It is an excellent time to explore the definitions of a sporadic, epidemic, and endemic disease. https://twitter.com/Globalbiosec/status/1460371894058708992

 

The U.S. is operationalizing a test to treat strategy focusing on the antiviral medical paxlovid. The medication is not perfect, but surely, antivirals will help a reasonable plurality of infected individuals (if available promptly).

https://www.statnews.com/2022/04/26/biden-white-house-starts-big-paxlovid-push/

 

And here are some reports on Omicron BA.4 and BA.5.

"Two new sublineages of the Omicron coronavirus variant can dodge antibodies from earlier infection [BA.1]...but are far less able to thrive in the blood of people vaccinated against COVID-19..."

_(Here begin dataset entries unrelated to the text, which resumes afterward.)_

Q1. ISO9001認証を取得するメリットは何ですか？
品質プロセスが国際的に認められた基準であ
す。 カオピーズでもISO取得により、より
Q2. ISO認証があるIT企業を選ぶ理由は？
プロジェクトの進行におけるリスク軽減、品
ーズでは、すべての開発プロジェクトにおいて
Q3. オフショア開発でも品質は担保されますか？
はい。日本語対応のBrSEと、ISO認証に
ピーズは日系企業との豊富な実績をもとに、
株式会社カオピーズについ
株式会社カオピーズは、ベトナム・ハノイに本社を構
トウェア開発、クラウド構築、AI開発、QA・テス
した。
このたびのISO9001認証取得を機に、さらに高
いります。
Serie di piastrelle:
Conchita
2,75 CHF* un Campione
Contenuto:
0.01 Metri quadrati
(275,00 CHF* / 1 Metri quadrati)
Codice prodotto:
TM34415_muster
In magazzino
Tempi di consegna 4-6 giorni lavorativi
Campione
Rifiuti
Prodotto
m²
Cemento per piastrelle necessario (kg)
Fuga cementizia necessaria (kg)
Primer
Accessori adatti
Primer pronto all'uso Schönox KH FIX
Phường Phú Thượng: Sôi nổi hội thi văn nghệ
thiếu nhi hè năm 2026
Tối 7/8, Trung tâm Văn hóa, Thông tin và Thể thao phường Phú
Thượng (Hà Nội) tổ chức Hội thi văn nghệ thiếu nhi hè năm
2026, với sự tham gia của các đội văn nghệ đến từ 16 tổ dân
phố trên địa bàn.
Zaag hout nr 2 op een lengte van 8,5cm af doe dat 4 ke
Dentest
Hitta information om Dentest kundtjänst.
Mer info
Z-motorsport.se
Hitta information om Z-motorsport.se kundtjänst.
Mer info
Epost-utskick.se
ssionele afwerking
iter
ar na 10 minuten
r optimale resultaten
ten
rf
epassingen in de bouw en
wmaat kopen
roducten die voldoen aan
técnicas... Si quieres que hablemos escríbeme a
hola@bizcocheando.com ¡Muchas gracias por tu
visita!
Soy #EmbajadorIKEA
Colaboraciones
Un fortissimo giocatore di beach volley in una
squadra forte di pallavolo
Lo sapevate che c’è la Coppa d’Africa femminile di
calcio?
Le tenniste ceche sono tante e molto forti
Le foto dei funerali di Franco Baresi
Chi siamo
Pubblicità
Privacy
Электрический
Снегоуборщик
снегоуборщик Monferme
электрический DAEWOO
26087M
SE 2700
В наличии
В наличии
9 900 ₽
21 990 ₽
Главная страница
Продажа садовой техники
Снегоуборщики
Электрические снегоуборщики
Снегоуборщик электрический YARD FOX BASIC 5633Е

https://www.reuters.com/article/us-health-coronavirus-study-idCAKCN2MN0NF

and

https://twitter.com/jbloom_lab/status/1520114020400787456

 

A few hundred children under five (from several countries) have been diagnosed with hepatitis (liver inflammation) of unknown etiology. None of the children in the U.K. received the COVID vaccine. However, various posts on social media blamed the COVID vaccine. The best current hypotheses about an actual cause are in the Tweet from Dr. Cevik. Another example of our collective epistemological failure as a species. Social media has amplified our inability to distinguish between known knowns and known unknowns. 

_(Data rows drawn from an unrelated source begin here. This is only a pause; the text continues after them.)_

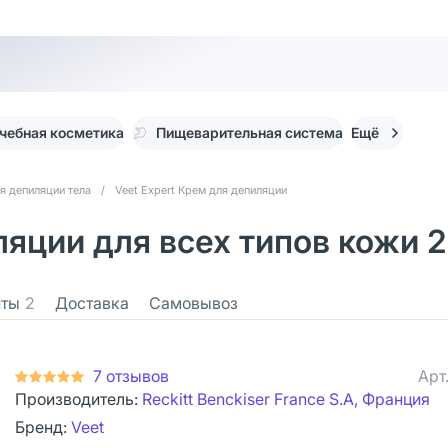
чебная косметика
Пищеварительная система
Ещё
я депиляции тела
/
Veet Expert Крем для депиляции
ляции для всех типов кожи 2
нты
2
Доставка
Самовывоз
7 отзывов
Арт
Производитель:
Reckitt Benckiser France S.A, Франция
Бренд:
Veet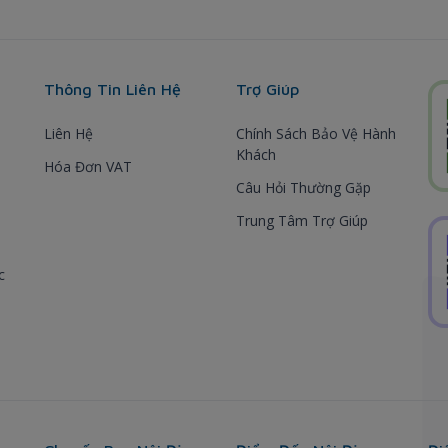
Thông Tin Liên Hệ
Trợ Giúp
Liên Hệ
Chính Sách Bảo Vệ Hành
Khách
Hóa Đơn VAT
Câu Hỏi Thường Gặp
Trung Tâm Trợ Giúp
c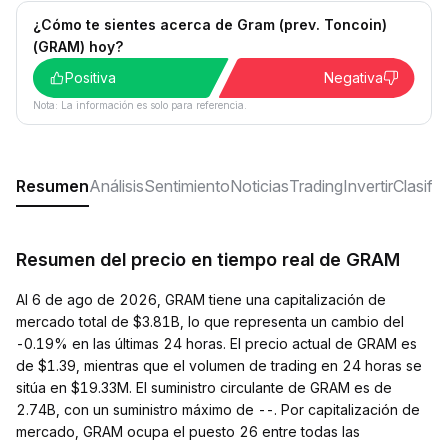
¿Cómo te sientes acerca de Gram (prev. Toncoin)
(GRAM) hoy?
Positiva
Negativa
Nota: La información es solo para referencia.
Resumen
Análisis
Sentimiento
Noticias
Trading
Invertir
Clasifi
Resumen del precio en tiempo real de GRAM
Al 6 de ago de 2026, GRAM tiene una capitalización de
mercado total de $3.81B, lo que representa un cambio del
-0.19% en las últimas 24 horas. El precio actual de GRAM es
de $1.39, mientras que el volumen de trading en 24 horas se
sitúa en $19.33M. El suministro circulante de GRAM es de
2.74B, con un suministro máximo de --. Por capitalización de
mercado, GRAM ocupa el puesto 26 entre todas las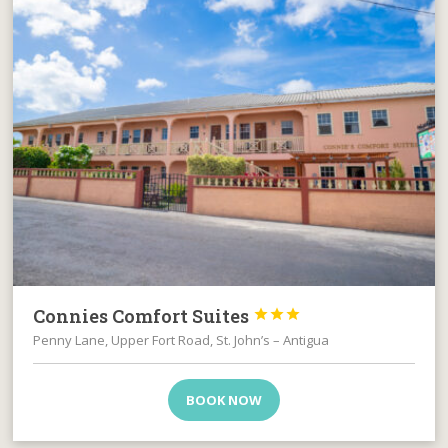
Connies Comfort Suites



Penny Lane, Upper Fort Road, St. John’s – Antigua
BOOK NOW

https://www.bbc.com/news/health-61242471

and

https://twitter.com/mugecevik/status/1520374283910152192

 

Speaking of not knowing what you don't know, "America's Frontline Doctors' [Ivermectin and Hydroxychloroquin] Prescriber Stripped of All State [Medical] Licenses."

https://www.medpagetoday.com/special-reports/exclusives/98407

 

 

Random Medical Realities and Technologies

 

Wearable health monitoring devices are a big deal. Lots of exciting tech, a 30-40 billion dollar market, and the seeming potential to improve health. And yet, aside from counting steps (which is more of a surrogate of overall activity), very few non-invasive monitoring tools have made a significant clinical impact (outside of some small groups of patients - like continuous glucose monitors paired with insulin pumps for some diabetic patients). I see several obstacles, including the enormous volume of user-generated data (noise vs. signal), the fact that meaningful detection of diseases through biometric monitoring is challenging, and a lack of data demonstrating a clinical impact. There are also unresolved concerns about privacy and data use - especially by insurance companies. And yet, bringing users into a tech ecosystem and gaining an intimate understanding of their physiology is appealing. Here are a few articles that hit some of these points. (It is not a comprehensive or exhaustive list, but a few I found helpful.)

 

Overall market:

https://www.insiderintelligence.com/insights/wearable-technology-healthcare-medical-devices/

On using wearables for atrial fibrillation

https://www.medpagetoday.com/opinion/skeptical-cardiologist/88928

Using wearables to monitor disease progression during the pandemic

https://pubmed.ncbi.nlm.nih.gov/35480626/

Using wearables to lower insurance costs

https://pubmed.ncbi.nlm.nih.gov/35477495/

 

 

Infographics!

Baking powder vs. baking soda vs. cream of tartar - agents of leavening

https://cen.acs.org/food/food-science/Periodic-Graphics-Baking-soda-versus-baking-powder/100/i14

And

Eggs!

https://www.compoundchem.com/2016/03/26/eggs/

 

And if you want a deep dive on the cream of tartar - try

https://www.huffpost.com/entry/cream-of-tar-tar_n_2322569

Randomly, Weinstein is a colloquial German word for the cream of tartar crystals - aka  "stone of the wine." 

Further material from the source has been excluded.